I will now attempt to distinguish between Ku-shih (old style) and Lü-shih (new style).
Ku-shih (Old Style).
(a) According to the investigations of Chu Hua, an eighteenth century critic, only thirty-four rhymes were used. They were, indeed, assonances of the roughest kind.
(b) “Deflected” words are used for rhyming as freely as “flat” words.

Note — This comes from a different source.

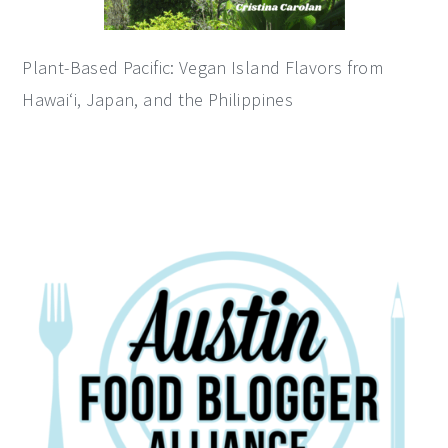
Plant-Based Pacific: Vegan Island Flavors from
Hawai‘i, Japan, and the Philippines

(c) Tone-arrangement. The tones were disregarded. (Lines can be found in pre-T’ang poems in which five deflected tones occur in succession, an arrangement which would have been painful to the ear of a T’ang writer and would probably have been avoided by classical poets even when using the old style.)
Lü-shih (New Style).
(a) The rhymes used are the “106” of modern dictionaries (not those of the Odes, as Giles states). Rhymes in the flat tone are preferred. In a quatrain the lines which do not rhyme must end on the opposite tone to that of the rhyme. This law is absolute in Lü-shih and a tendency in this direction is found even in Ku-shih.
(b) There is a tendency to antithetical arrangement of tones in the two lines of a couplet, especially in the last part of the lines.
(c) A tendency for the tones to go in pairs, e.g. (A=flat, B=deflected): AA BBA or ABB AA, rather than in threes. Three like tones only come together when divided by a “cesura,” e.g., the line BB / AAA would be avoided, but not the line BBAA / ABB.